New investors confront a lot of questions about where to begin.
Author and radio host Dave Ramsey shared his thoughts on the subject with TheStreet Editor-in-Chief Sara Silverstein in a recent exclusive interview (video above).
Ramsey referred to comments he had previously made about how many millionaires get started with real estate investments.
“If you’re a new home buyer, listen to me carefully,” he had urged. “We’ve studied millionaires for decades. The typical millionaire, the first $1 million to $5 million of net worth they get, is their paid-off home.”
Silverstein asked Ramsey about advice he would have have for new investors.
“Well, back to those millionaires again that we were talking about,” Ramsey said. “They steadily invest in things like a Roth 401(k) with a match, hopefully, and maybe a Roth IRA, if not in some good growth stock mutual funds. And that’s steady investing. And you and I know from our world, they get the advantage of dollar cost averaging doing that.”
The personal finance personality discussed his belief that it does not take a prohibitively large amount of money to get started.
“But that constant steady investing, it doesn’t require a lot of money to become fairly wealthy, especially if you start early,” he said.
“Now, here’s the trick. We teach folks to get out of debt,” Ramsey continued. “Everything but your house, and build an emergency fund again before you start your 401(k).”
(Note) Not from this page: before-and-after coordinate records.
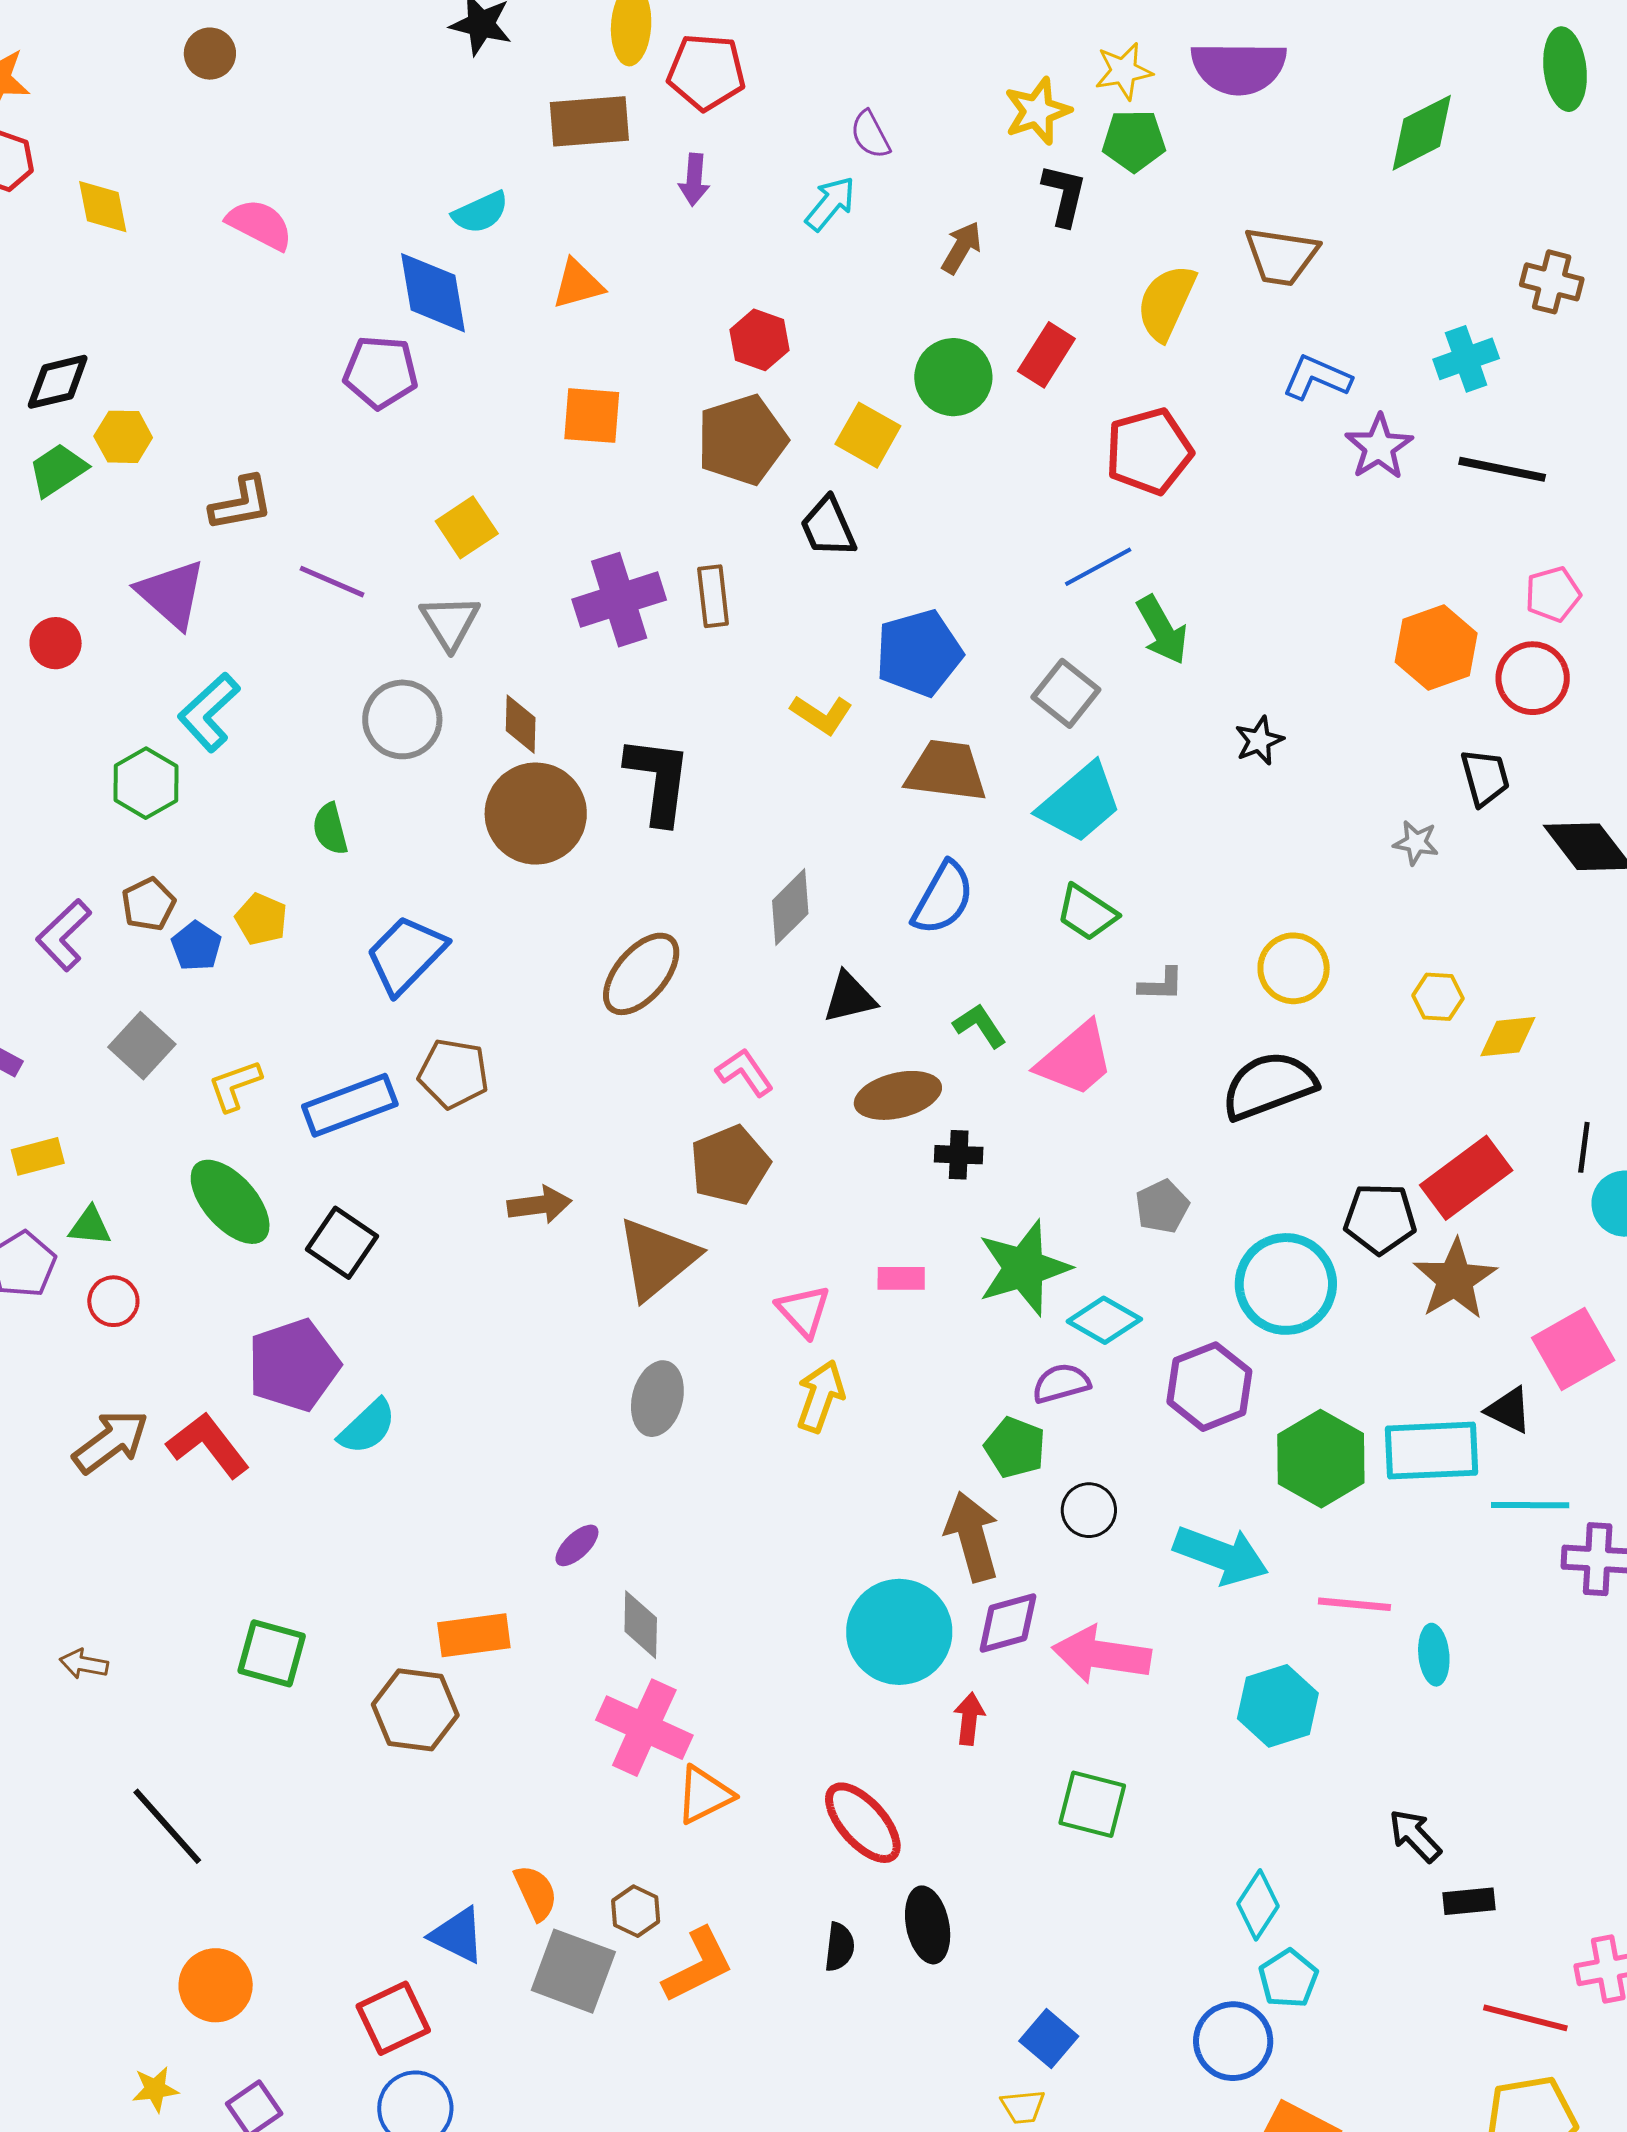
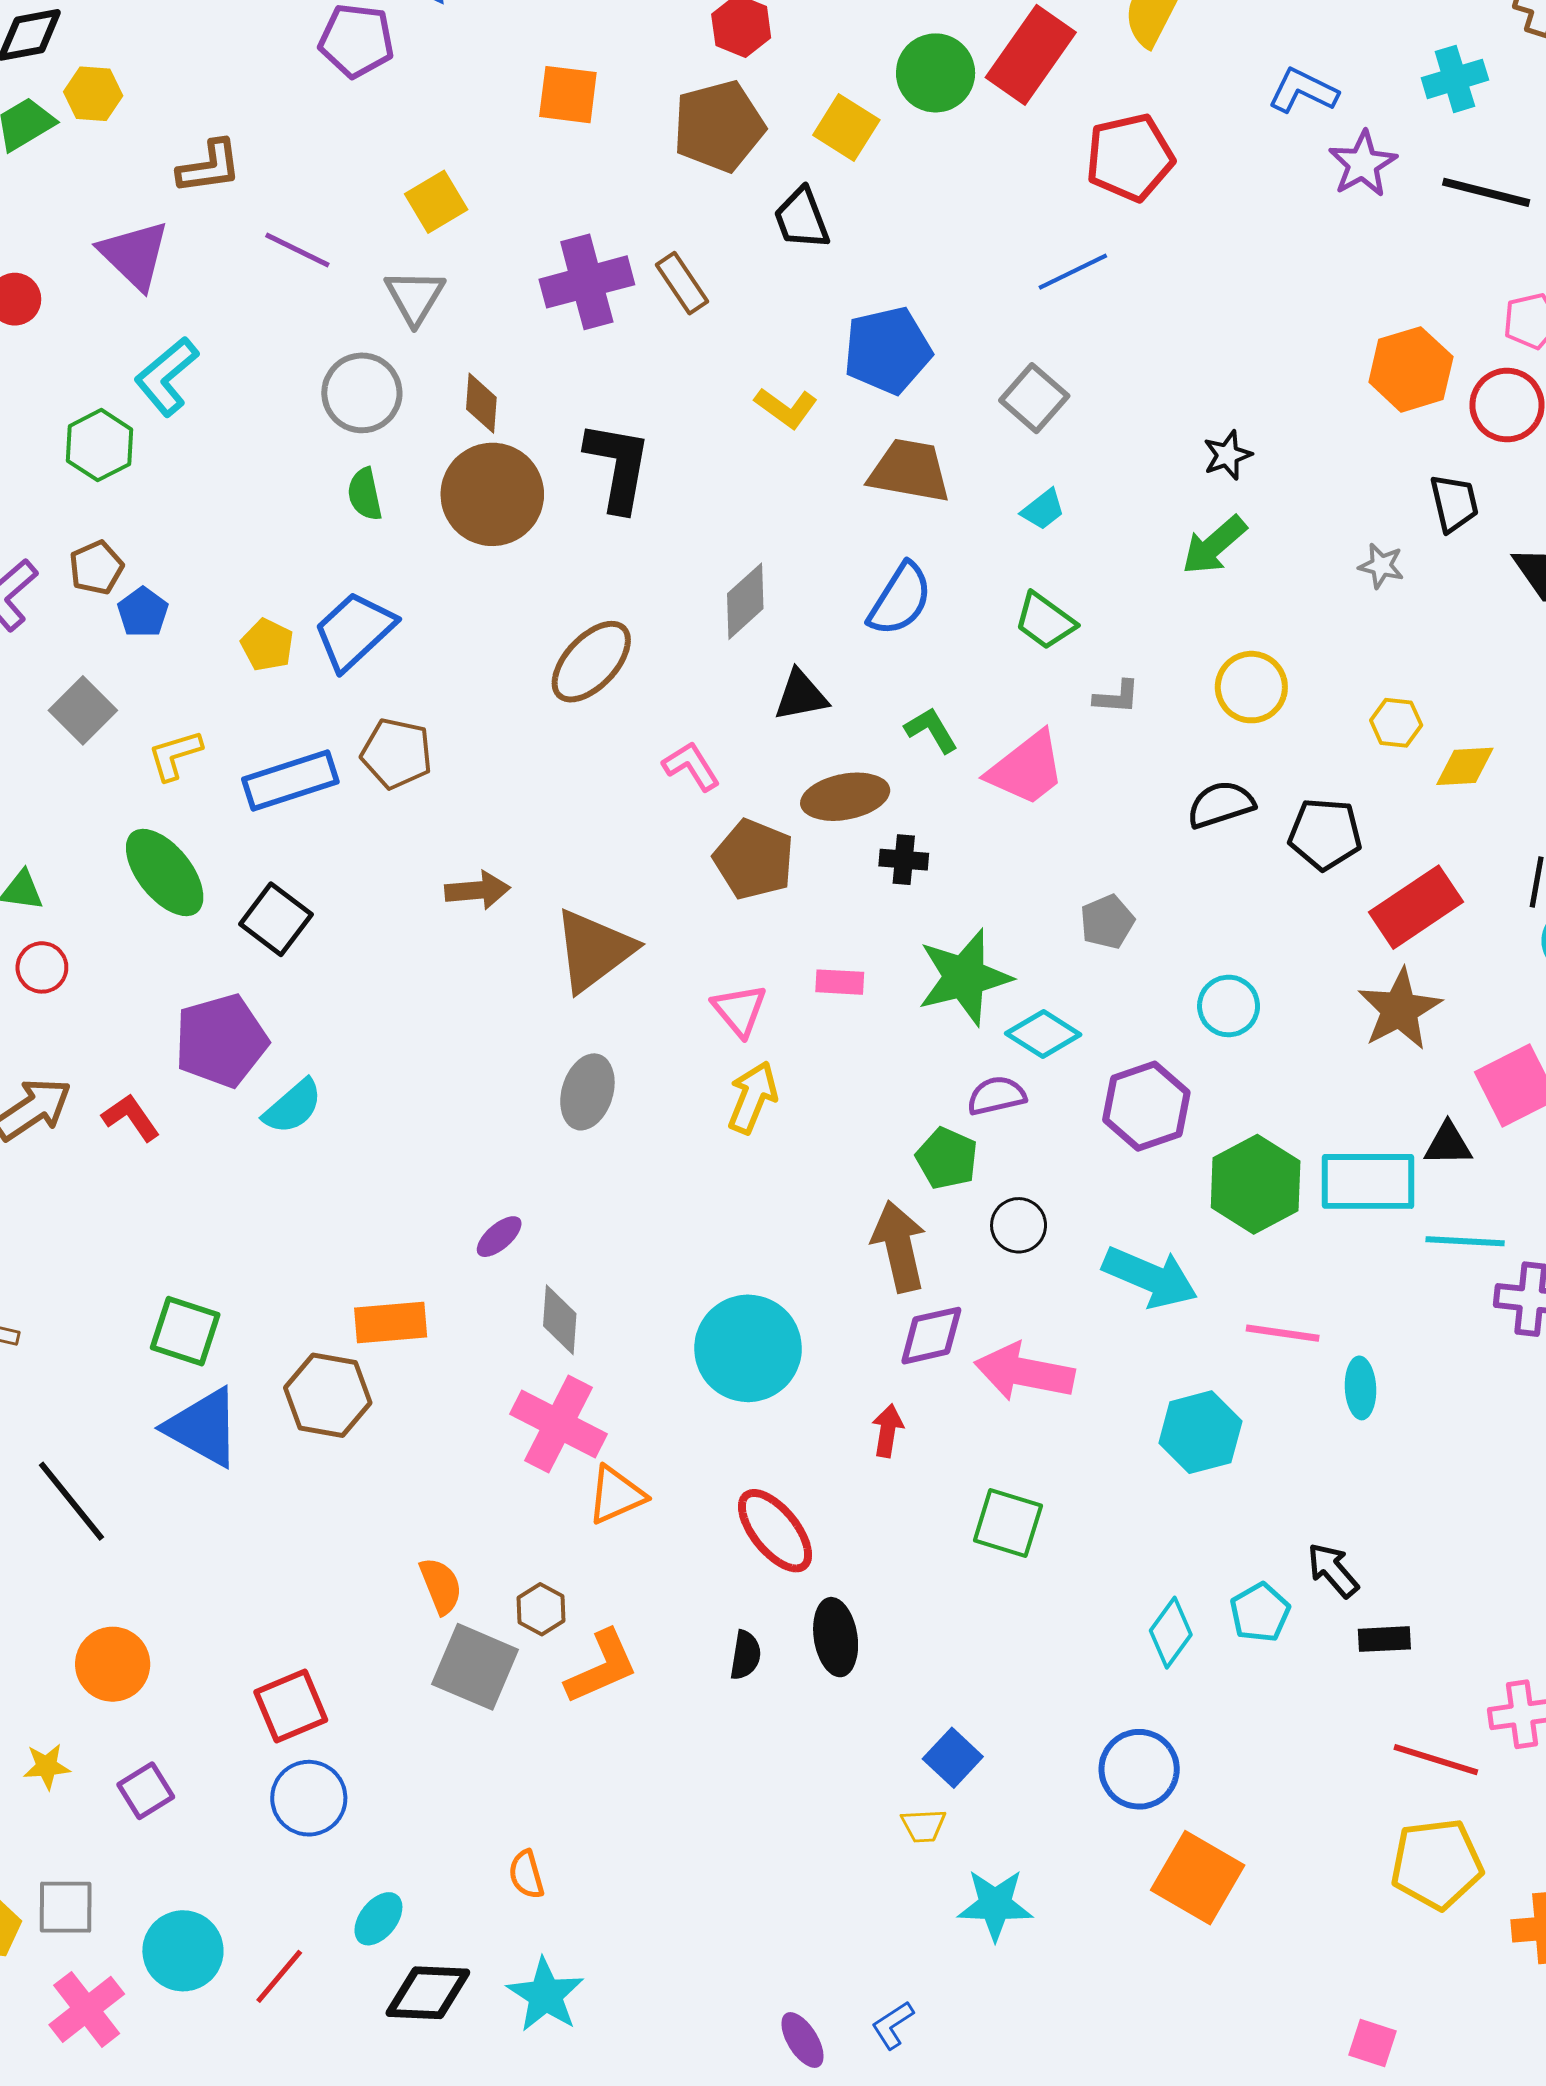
red rectangle: (1046, 355) -> (1031, 55), size x1.5
brown rectangle: (713, 596) -> (682, 283), turned -30
green arrow: (1162, 630) -> (1214, 545), moved, turned 76
cyan trapezoid: (1080, 803) -> (1043, 510), size x0.5
green semicircle: (330, 829) -> (365, 494), moved
yellow pentagon: (261, 919) -> (267, 645), moved
black semicircle: (1269, 1086) -> (1221, 804), size x0.7
brown pentagon: (730, 1165) -> (754, 859), moved, turned -30
black pentagon: (1380, 1219) -> (1325, 834), moved
cyan circle: (1286, 1284) -> (1229, 1006), size x0.6
black triangle: (1509, 1410) -> (1448, 1144), turned -30
red L-shape: (208, 1445) -> (131, 1117), size x0.7
cyan circle: (899, 1632) -> (748, 1348), moved
blue triangle: (458, 1935) -> (203, 1427), moved, size x1.4
cyan pentagon: (1288, 1979) -> (1260, 1613), moved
“Because if you don’t have an emergency fund and you have an emergency, you’re going to do something stupid like cash out early and end up with big penalties and taxes and all kinds of crap coming at you.”
Ramsey emphasized the need to understand which steps to take and when to take them.
“So do this stuff in the right order,” he said. “Get yourself free of car payments, free of student loans. Now you’ve got money to invest after you put that emergency fund in place.”
“We recommend at what we call Baby Step four, you start putting 15% of your income into good growth stock mutual funds and some kind of retirement plan,” he said. “Hopefully it’s a Roth 401(k) with a match.”
Dave Ramsey’s Baby Steps
Ramsey frequently talks about what he calls the seven baby steps for one to take control of one’s money. In step four, he calls out the percentage of household income he recommends to be put toward retirement.
Step 1: Save $1,000 for your starter emergency fund.
Step 2: Pay off all debt (except the house) using the debt snowball.
Step 3: Save 3–6 months of expenses in a fully funded emergency fund.
Step 4: Invest 15% of your household income in retirement.
Step 5: Save for your children’s college fund.
Step 6: Pay off your home early.
Step 7: Build wealth and give.
“It’s not a fairy tale,” Ramsey says. “It works every single time!”